*Task details*
Search each line of the data for the word "just"; copy every line where it is found.

*Source material*

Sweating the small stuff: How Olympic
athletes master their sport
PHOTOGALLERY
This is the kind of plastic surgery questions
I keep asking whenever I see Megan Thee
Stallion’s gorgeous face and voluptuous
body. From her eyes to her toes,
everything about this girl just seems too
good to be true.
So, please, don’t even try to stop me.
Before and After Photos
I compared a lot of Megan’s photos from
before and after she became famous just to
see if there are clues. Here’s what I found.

*Task output*
everything about this girl just seems too
before and after she became famous just to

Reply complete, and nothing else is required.